Клив чуть склонил голову, будто мы играли в угадайку, и он сообщал, что я частично угадал. В детстве мы с двоюродными братьями прятали друг от друга вещи и бегали по дому с криком «Caliente!»[7], если игрок был рядом со спрятанным предметом, и «Frio!»[8], если удалялся от него. Найдя эту вещь – игрушечный пистолет, волчок, конфеты, журнал, – мы визжали от смеха.
Склонённая голова Клива означала «caliente».
– Армии? – спросил я снова.
Он поджал губы и едва заметно покачал головой.
– Central Intelligence Agency, – сказал я по-английски, вспомнив правительственную контору, на которую работал американский коллега Джеймса Бонда (Феликс… как его звали?). – ЦРУ.
Клив улыбнулся, выпрямился и положил между нами бумаги, которые читал вслух, когда я пришёл в себя.
– Неважно, какая аббревиатура сопровождает мою задачу, – сказал он, выпрямляясь – странное движение, будто он отодвинул плечи назад. Свет над нами мигнул и снова зажегся – скачок напряжения. Электросеть в Сантаверде тогда была ненадёжной, хотя о том, что мы в Сантаверде, я узнаю наверняка только позже. На лице Клива мелькнуло странное выражение, и он сказал:
– Если вам так удобнее, считайте меня посланником внешней бригады.

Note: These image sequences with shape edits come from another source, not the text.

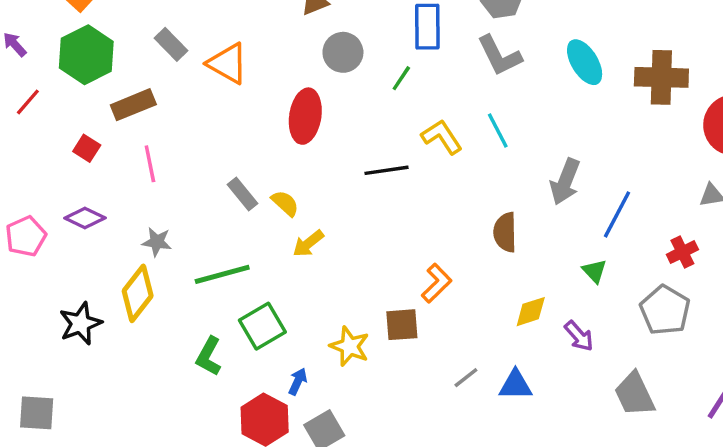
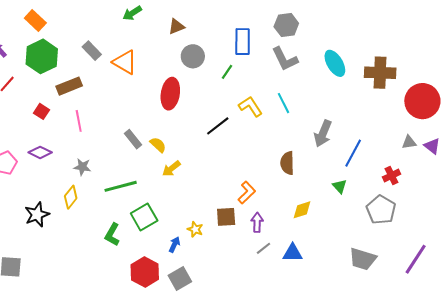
black line: (386, 170) -> (218, 126), turned -30
yellow diamond: (138, 293) -> (71, 197), size x0.7
purple arrow: (579, 336) -> (257, 222), moved, turned -138
yellow star: (350, 346) -> (195, 229), size x0.7
blue arrow: (298, 381) -> (174, 245), moved
gray trapezoid: (635, 394) -> (363, 259), turned -48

– Внешней бригады? Что это?
– Вы прекрасно знаете, сеньор Авенданьо. Вы уже давно посылаете нам отчаянные сигналы.
– Не понимаю, о чём вы говорите.
– Что вы можете рассказать мне об этом? – он постучал по бумаге. – Вашем «Маленьком ночном труде»?
Определённо, он был мастером дезориентации – я сразу обратил внимание на бумаги передо мной, листы, отпечатанные на машинке, знакомые глазу и руке. Я взял один из них. Он поднял свой портфель с пола рядом с собой, положил на стол и открыл защёлки со звуком, звонко отскочившим от каменных стен.
Клив непринуждённо бросил на стол стопку фотографий – это были фото Анхеля Илабаки из Санто-Исодоро, из дома, который мы с Алехандрой снимали там. Он не поленился убрать порнографические фото и оставил только копии «Opusculus Noctis», но я уже не понимал, какие из них больше провоцируют.
– Об этом, сеньор Авенданьо. О вашем шедевре.
– Чепуха. Старая мерзкая чепуха. Проявления «Ид» из тех времён, когда мир ещё не знал, как оно называется, – ответил я. «Старая мерзкая чепуха» – стоило мне это произнести, я понял, какая большая часть моей жизни, карьеры – моей поэзии! – была старой мерзкой чепухой.
– Ах вот как, – сказал Клив, поднимаясь. – Не знал, что вы так интересуетесь модной психологией.
Он снова поджал губы, посмотрел на свои ухоженные руки, вытянул перед собой, расправив пальцы ногтями к себе, и убрал что-то с кутикулы, затем его внимание сменило фокус, и он снял с костюма ниточку. Костюм был отличный. Были времена, когда я спросил бы его, где он взял такой.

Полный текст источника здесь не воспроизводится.